In ontological terms, the immediacy of the aural–oral world construes the cosmos as an ongoing event with man at its centre, ‘the navel of the world.’ In contrast, the ocular vision of printed word and later maps predisposes literate people to think of the world as something ‘out there’—an external surface ready to be explored and transformed, and the past and future states of which can be tracked from without.
As solitary activities, writing and reading engender introspection and foster that internal ‘voice’ that moderns take for granted. Writing allows thought processes to be documented, organized and made linear by individuals working alone. By contrast, oral expressions are public and shared. Thought is necessarily a dialogical, iterative, collaborative and shared process. Similarly, literate cultures internalize emotions; oral cultures externalize them.

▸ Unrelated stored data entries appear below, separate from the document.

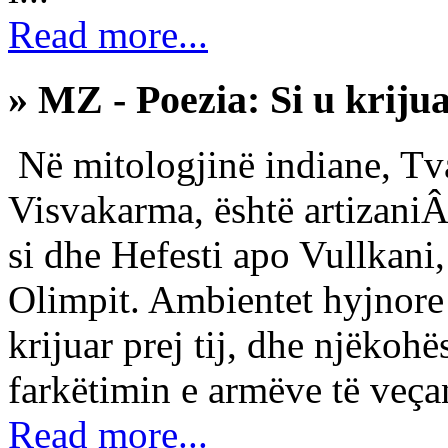
Read more...
» MZ - Poezia: Si u kriju
Në mitologjinë indiane, Tva
Visvakarma, është artizaniÂ
si dhe Hefesti apo Vullkani
Olimpit. Ambientet hyjnore 
krijuar prej tij, dhe njëkohë
farkëtimin e armëve të veçan
Read more...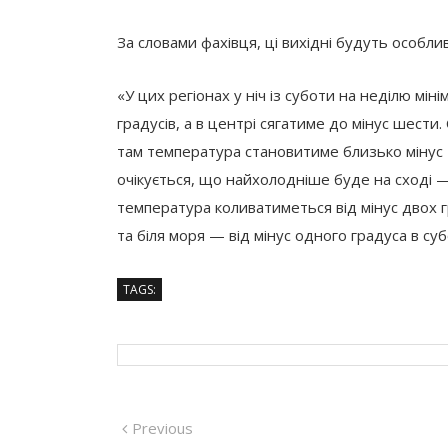
За словами фахівця, ці вихідні будуть особли
«У цих регіонах у ніч із суботи на неділю мі
градусів, а в центрі сягатиме до мінус шести
там температура становитиме близько мінус тр
очікується, що найхолодніше буде на сході —
температура коливатиметься від мінус двох гр
та біля моря — від мінус одного градуса в су
TAGS:
Навігація
Previous
Previous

In this context, it is easy to understand the emergence of modern literature and the novel in terms of the interiorization of human subjectivity made possible by writing. With a definite beginning, middle, and end, writing construes a story as authored, self-contained, discrete and defined by closure. In contrast, Homeric era oral poetic epics had no plots as such. And if modern literature provides an index of the disembedded, sovereign individual subject, the scientific worldview is even more a function of literacy and writing. Rather than trading in verifiable ‘facts’, the means of orientation associated with inter-generational memory centres on parables, proverbs and poetic associations.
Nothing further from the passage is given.